M---- (1989; another fragment)

4-29-04, 1:37 a.m.

Because I can't sleep and it's your fault
(evil one)
I find myself driven to poetry.
Not a road I've driven down a lot lately:
I used to drive this way a lot,
stop, get out of the car,
walk around, poke through the underbrush.
Things are a little overgrown here now--
not thorny so much as tangled,
the sort of brush you can make your way
through, but only if you go slowly.
Slowly, like you told me
(evil one)
but anyway I find myself here,
truck stopped,
by the side of the road
looking at the underbrush--
poking around a little, seeing
if maybe there's a deer path or
some other way in that's not so brambly.
Because there's something very compelling
about this underbrush that leads to
poetry, leads to . . .
well I don't really remember where it leads;
I don't think I ever got that far into the brush, just
wandered around, went poking through trails,
then went back to the road,
back where I was going before--
forgot about the brambles, about
until the next time something drew me back.
(evil one)
something tells me there's jasmine in that thicket--
jasmine and honeysuckle and other scents.
I take another breath, feel a dry breeze;
the air hints at something,
something within the thicket:
I glance at the road
where my truck is waiting--
I'm supposed to be going somewhere,
following plans,
hadn't planned on being distracted by
jasmine and honeysuckle and
brambles by the roadside and
poetry and
(evil one)
so I glance again at the road,
then at the thicket;
if I see a path, the road can wait a while.

When I am an old man
I shall go
home for the holidays
home for the holidays.

At two, home meant Ocean Gate:
a little green house where I ran through a field of cacti once; their spines stuck to me fiercely.
I played on my little red fire engine, left behind in the move.
The world was an exciting and magical place.

At five, home meant Ventnor:
Sunday afternoons with lox and whitefish and kippered salmon.
My father sliced tomatoes paper thin, taking great pride in his craft
before leaving again, to spend the week in Philadelphia.

By the time I was six my father left for good.
Home stayed in Ventnor, the house near the beach:
long walks by the ocean, bike rides down to the amusement piers, sunrises over the water.

When I am an old man
I shall go
home for the holidays.

As a teenager, home was a lonely place.
Time spent with friends still felt like time alone, apart.
And home was a place inside, a place for keeping secrets.
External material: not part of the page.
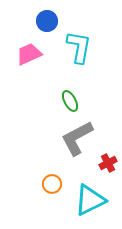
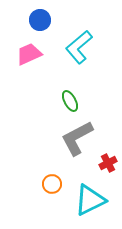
blue circle: moved 7 px left, 1 px up
cyan L-shape: rotated 140 degrees counterclockwise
In Philadelphia, I grew, alone,
and tried to grow together: married well but not wisely.
In Philadelphia I learned that two could live as lonely as one.
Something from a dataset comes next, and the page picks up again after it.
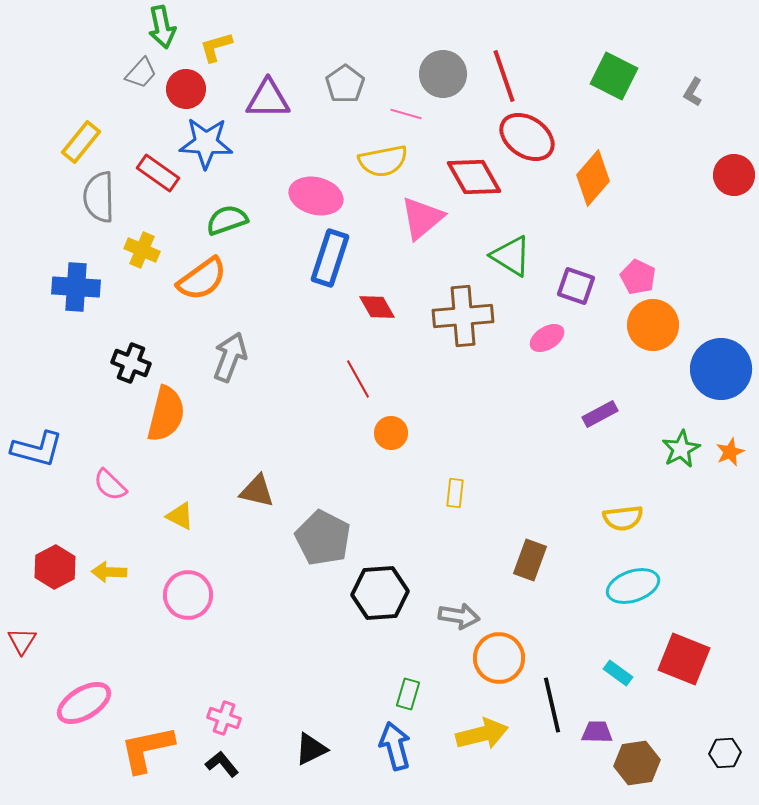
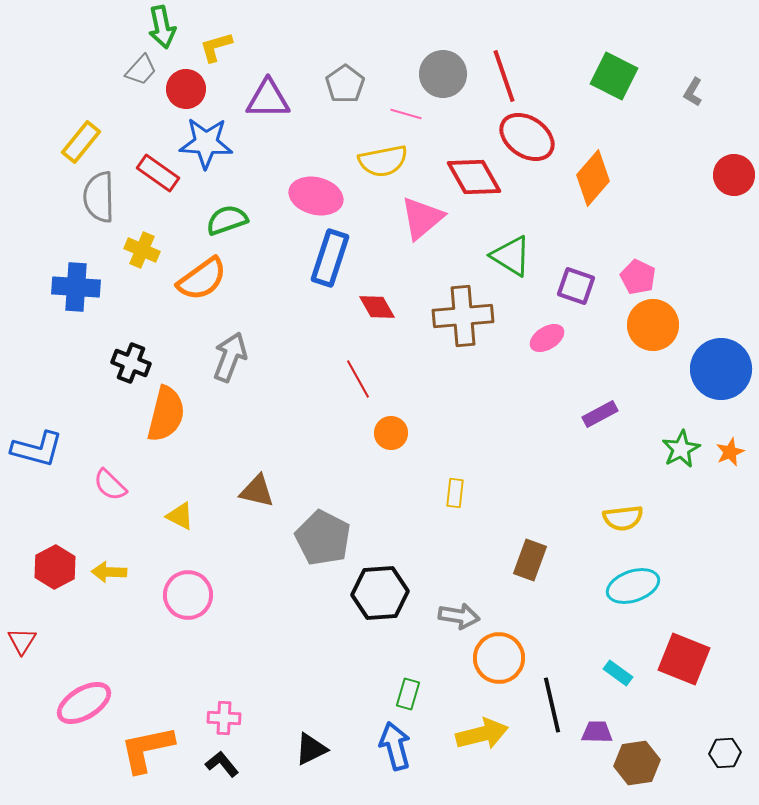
gray trapezoid at (141, 73): moved 3 px up
pink cross at (224, 718): rotated 16 degrees counterclockwise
Later, I learned to teach:
learned to touch others, to reach out and help them come alive;
learned the world was a magical place when others saw it through my eyes.
Later, I learned to see what they saw.
The world was an exciting and magical place.

When I am an old man
I shall go
home for the holidays
home for the holidays.

looking back at the past year on Rosh Hashana;
spending Yom Kippur walking down a trail through the state forest, thinking and praying;
called up to the Bimah for the first time frightened and excited, in my grandfather's Tallit;
saying Kaddish for my father, gone for good;
leading services for the first time, singing strong and clear and unfaltering;
singing at Passover, family together and strong and joyous, passing through troubled times;
next year in Jerusalem.

Next year in Jerusalem:
eyes turn toward home,
toward the Wall, toward freedom, toward peace, toward love, toward hope.
This year, may you find hope and peace in Jerusalem.

When I am an old man
I shall go
home for the holidays
home for the holidays.

By the time I was six my father left for good.
Fast-forward thirty years and home is about people, not places.
And holidays are about people, not places.
And places are about people, not places.

When I am an old man
I shall go
home for the holidays
home for the holidays.

The woman I was dating at the time was flying to Israel the next day for an extended, likely relationship-ending trip, and it started me thinking about different meanings of "home," and how they evolve over the course of our lives. I still like the heavy rhythm of the refrain, though I'm not sure I agree with my own argument here...sometimes home is about place as much as it's about people, but I didn't really want to think about it that way in the emotional state I was in when I wrote it.